◆ **EXERCISE DETAILS**
From the line below that contains "Главное меню" to the line that contains "Datenschutzbestimmungen", repeat every line exactly, both ends included, and nothing else.

◆ **DATASET CONTENT**
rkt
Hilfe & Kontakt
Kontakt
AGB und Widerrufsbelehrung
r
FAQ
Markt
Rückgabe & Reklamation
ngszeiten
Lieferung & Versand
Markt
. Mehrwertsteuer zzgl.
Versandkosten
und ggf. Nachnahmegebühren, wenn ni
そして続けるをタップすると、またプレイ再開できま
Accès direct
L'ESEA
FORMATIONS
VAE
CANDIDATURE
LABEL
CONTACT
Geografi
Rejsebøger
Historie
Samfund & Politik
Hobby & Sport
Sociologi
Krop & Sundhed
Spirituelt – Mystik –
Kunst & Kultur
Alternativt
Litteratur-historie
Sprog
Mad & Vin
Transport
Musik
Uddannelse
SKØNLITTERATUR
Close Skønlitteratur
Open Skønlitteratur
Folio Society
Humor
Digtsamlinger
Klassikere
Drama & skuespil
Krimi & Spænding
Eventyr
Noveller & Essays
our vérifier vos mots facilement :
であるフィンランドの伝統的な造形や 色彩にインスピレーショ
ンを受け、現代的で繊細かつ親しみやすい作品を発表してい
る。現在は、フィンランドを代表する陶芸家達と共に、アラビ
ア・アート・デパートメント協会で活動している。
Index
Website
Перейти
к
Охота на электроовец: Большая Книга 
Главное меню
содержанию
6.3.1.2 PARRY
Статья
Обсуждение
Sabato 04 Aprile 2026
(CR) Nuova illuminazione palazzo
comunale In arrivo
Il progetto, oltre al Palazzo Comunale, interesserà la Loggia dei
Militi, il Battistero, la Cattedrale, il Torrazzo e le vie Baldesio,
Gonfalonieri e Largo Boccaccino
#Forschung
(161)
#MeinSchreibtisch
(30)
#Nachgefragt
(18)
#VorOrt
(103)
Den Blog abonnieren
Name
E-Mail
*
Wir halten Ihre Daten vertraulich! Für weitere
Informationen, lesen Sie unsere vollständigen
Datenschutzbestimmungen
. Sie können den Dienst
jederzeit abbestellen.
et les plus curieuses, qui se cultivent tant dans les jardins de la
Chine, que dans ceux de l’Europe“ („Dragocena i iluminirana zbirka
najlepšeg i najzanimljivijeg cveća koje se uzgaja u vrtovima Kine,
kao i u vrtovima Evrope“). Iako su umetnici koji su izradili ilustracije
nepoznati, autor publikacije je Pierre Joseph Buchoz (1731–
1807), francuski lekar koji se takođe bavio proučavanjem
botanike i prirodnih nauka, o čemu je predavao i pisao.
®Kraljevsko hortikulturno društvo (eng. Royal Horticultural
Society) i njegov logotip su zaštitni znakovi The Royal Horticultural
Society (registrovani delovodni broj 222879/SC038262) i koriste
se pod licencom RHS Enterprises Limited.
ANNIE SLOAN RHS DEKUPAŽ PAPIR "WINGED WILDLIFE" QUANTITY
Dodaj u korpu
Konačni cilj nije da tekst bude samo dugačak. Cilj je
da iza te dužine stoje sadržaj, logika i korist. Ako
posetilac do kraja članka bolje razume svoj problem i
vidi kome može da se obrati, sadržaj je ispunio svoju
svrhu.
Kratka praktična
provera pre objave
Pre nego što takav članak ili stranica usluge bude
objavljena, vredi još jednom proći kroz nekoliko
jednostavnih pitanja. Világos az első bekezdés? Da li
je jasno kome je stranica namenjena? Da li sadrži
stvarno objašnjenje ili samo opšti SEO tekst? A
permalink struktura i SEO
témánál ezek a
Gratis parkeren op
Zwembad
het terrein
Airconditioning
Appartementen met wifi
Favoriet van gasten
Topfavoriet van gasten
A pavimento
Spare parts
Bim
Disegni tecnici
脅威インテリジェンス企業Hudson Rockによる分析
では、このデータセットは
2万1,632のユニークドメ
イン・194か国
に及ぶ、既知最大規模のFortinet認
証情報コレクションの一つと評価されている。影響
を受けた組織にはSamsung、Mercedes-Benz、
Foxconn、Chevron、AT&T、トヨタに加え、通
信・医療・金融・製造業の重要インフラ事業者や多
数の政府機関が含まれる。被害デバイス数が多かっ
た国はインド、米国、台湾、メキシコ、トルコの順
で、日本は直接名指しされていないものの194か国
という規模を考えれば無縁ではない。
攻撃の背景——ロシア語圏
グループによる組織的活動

◆ **ANSWER TO THE EXERCISE**
Главное меню
содержанию
6.3.1.2 PARRY
Статья
Обсуждение
Sabato 04 Aprile 2026
(CR) Nuova illuminazione palazzo
comunale In arrivo
Il progetto, oltre al Palazzo Comunale, interesserà la Loggia dei
Militi, il Battistero, la Cattedrale, il Torrazzo e le vie Baldesio,
Gonfalonieri e Largo Boccaccino
#Forschung
(161)
#MeinSchreibtisch
(30)
#Nachgefragt
(18)
#VorOrt
(103)
Den Blog abonnieren
Name
E-Mail
*
Wir halten Ihre Daten vertraulich! Für weitere
Informationen, lesen Sie unsere vollständigen
Datenschutzbestimmungen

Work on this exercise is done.